Novogroder’s insurance contract unambiguously required it to make repairs to the damaged building before collecting funds from the Depreciation Holdback. Novogroder never made any repairs, and it lost the ability to do so when it donated the building to a local church. We therefore AFFIRM the district court’s ruling.

APPENDIX A

PROPERTY CHOICE COVERAGE FORM

E. LOSS PAYMENT AND VALUATION CONDITIONS

Covered property will be valued at either Replacement Cost or Actual Cash Value, as stated in the Property Choice Declarations and as described below except for the items listed below in item 3. Specific Property Valuations. We will not pay more than your financial interest in the lost or damaged property.

1. Replacement Cost

In the event of covered loss or damage, we will determine the value of Covered Property at the actual amount spent to repair, replace or rebuild the damaged property as of the time of the loss or damage, at the same site or another site, subject to the following:

a.We will not pay more for lost or damaged property than the least of:

(1) The Limit of Insurance applicable to the lost or damaged property;

(2) The amount it should cost to replace, on the same premises, the lost or damaged property with other property:

(a) Of comparable material and quality; and

(b) Used for the same purpose; or

(3) The amount you actually spend that is necessary to repair or replace the lost or damaged property with other property:

(a) Of comparable material and quality; and

(b) Used for the same purpose.

b. We will pay on an Actual Cash Value basis until the lost or damaged property is actually repaired, rebuilt or replaced.

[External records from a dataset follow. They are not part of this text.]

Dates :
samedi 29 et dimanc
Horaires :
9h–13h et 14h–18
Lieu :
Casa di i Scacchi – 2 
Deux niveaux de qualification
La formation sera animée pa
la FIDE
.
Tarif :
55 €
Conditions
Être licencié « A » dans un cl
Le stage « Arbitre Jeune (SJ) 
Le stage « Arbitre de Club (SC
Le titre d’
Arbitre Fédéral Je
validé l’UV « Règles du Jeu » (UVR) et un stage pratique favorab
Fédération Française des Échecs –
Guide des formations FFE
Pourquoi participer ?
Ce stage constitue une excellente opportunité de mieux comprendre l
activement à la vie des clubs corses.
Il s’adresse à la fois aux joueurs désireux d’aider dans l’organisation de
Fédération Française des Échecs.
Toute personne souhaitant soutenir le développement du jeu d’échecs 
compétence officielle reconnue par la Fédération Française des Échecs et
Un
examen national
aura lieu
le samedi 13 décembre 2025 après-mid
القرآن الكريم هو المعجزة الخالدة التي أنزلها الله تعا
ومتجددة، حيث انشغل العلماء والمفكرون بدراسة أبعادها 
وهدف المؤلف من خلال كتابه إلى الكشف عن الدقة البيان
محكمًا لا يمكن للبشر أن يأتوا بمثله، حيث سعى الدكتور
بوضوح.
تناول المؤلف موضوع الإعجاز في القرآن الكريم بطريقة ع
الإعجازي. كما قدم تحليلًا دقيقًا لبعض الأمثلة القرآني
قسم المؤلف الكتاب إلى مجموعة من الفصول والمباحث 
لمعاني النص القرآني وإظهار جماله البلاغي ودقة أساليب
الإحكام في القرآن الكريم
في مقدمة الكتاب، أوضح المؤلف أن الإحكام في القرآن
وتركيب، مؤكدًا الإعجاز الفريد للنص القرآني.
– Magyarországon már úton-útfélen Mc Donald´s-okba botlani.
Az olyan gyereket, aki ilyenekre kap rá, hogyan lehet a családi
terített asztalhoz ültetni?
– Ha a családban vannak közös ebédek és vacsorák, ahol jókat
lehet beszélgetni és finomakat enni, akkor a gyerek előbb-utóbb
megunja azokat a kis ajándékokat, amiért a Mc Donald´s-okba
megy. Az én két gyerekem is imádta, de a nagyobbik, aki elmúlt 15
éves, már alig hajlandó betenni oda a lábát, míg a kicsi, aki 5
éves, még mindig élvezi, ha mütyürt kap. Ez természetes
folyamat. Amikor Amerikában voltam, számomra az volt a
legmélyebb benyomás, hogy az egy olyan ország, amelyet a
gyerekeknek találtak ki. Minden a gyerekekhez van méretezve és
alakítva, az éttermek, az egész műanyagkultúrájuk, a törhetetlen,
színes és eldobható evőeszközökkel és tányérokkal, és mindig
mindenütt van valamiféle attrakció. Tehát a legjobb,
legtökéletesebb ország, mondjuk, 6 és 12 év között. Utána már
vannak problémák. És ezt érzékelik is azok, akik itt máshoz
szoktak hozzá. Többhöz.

c. If you do not repair, replace or rebuild on the same site or another site within 2 years of the date of loss, we will pay you on an Actual Cash Value basis.

[Doc. 65, at 99-100] 
      
      . The record indicates that Hartford attempted to cancel its insurance policy with Novo-groder in September 2007. Although this appears to have been a contentious issue between the parties, it does not affect the resolution of this case.
     
      
      . Some portions of the record indicate that the third incident of property damage occurred on July 4, instead of June 4. Nonetheless, the briefs from both parties state that the third incident occurred in June. Because both parties agree on this timeline, we assume that all three acts of property damage were covered by the insurance policy ending on June 30, 2007. But even if the third incident of property damage occurred on July 4, 2007, Novogroder had renewed its insurance policy through June 30, 2008, and the property damage would have occurred before Hartford attempted to cancel its insurance policy with Novogroder in September 2007.
     
      
      . The record indicates that approximately $35,000 to $40,000 had to be spent to make the building suitable for inspection, but the record is unclear whether Novogroder paid for these repairs. Even if Novogroder had paid for these repairs, they were still less than the Actual Cash Value payment that Novogro-der received, and are therefore not a basis for recovering the Depreciation Holdback.